Is It Right Time to Invest in SIP Route Investment?

By Angel Broking | Published on 11th April 2020 | 314

Is It Right Time to Invest in SIP Route Investment?

Even in the most volatile markets in perhaps a decade owing to the Coronavirus pandemic, a section of market experts and investors see an investment opportunity, especially since several quality stocks have declined severely, thereby, making them highly attractive. It is undeniably a difficult phase for any investors but as some would say: it might be an opportunity of a lifetime.

The very nature of the bear market makes it nearly impossible to guess as to when will the markets find a bottom. Global stock markets have seen a number of wild sessions. Both the equity and the commodity markets have raised eye-brows of the most astute market watchers. For instance, oil — possession for which had sparked wars in the past — seems to have fallen out of favour.

Nonetheless, the stock market and sectors like auto, pharma, manufacturing tend to grow in cycles. Efforts of central banks, governments across the globe are expected to eventually bring the situation in control. This begets the question: Is it the right time to invest in equities? Should you invest in equities through SIP?

What is a SIP?

A systematic investment plan (SIP) is a plan which allows an investor to put in a specified sum on a regular interval into a mutual fund or a trading account. The deductions are mostly automatic and often require a long period of commitment. SIP route to investments is considered on a disciplined and relatively safe method of investment.

Pro’s and Con’s of SIP

Pro’s: Most certainly the SIP route to investment takes out the everyday stress away as it is a fixed investment made on a periodic basis, however, it should be reviewed regularly too. Since the SIP route usually involves investing a small sum on a regular basis, an investor who started early can reap the benefit of compounding. Another reason SIPs investment is booming in India, even during turbulent time is owing to the convenience it brings to the table.

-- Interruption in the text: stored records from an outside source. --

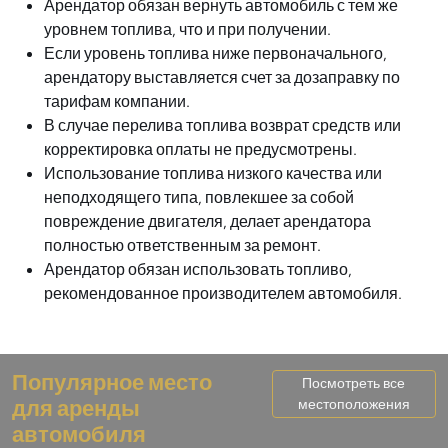
Арендатор обязан вернуть автомобиль с тем же
уровнем топлива, что и при получении.
Если уровень топлива ниже первоначального,
арендатору выставляется счет за дозаправку по
тарифам компании.
В случае перелива топлива возврат средств или
корректировка оплаты не предусмотрены.
Использование топлива низкого качества или
неподходящего типа, повлекшее за собой
повреждение двигателя, делает арендатора
полностью ответственным за ремонт.
Арендатор обязан использовать топливо,
рекомендованное производителем автомобиля.
Популярное место
Посмотреть все
для аренды
местоположения
автомобиля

Con’s: An SIP in the wrong funds makes your investment as risky as any other instrument. Moreover, the method cannot be the one-stop plan for investors. It may well fit in the larger scheme of things.

In India, despite the pandemic induced volatility, SIP continues to be the preferred route of investment in mutual funds, especially for retail investors. Another instrument gaining popularity is  ‘Equity SIP’ (ESIP).

ESIP

Equity SIP is an instrument that aids investors in spreading out their investments over a period of time. It gives the advantage of rupee cost averaging and similar to mutual fund SIP helps develop a corpus with regular, fixed and small investments. However, ESIP may not be thought of as a replacement of mutual fund SIP. Experts suggest ESIPs as a good supplement to your existing mutual fund portfolio.

How does it work?

Similar to mutual fund SIP, an investor can pick a stock or a set of stocks and register for Equity SIP (ESIP). The frequency of investment in ESIP too varies from  – daily, weekly or monthly. For instance, Mukul may register an ESIP to buy 20 shares of company X each month. If he intends to buy shares of 10 companies each week, he must register all these shares under ESIP.

Therefore ESIP allows an investor to take a call on the number of stocks he or she intends to buy. This gives the investor the freedom to modify the plan according to the requirement. Besides, during a cash crunch, you have the option to pause or stop your ESIP.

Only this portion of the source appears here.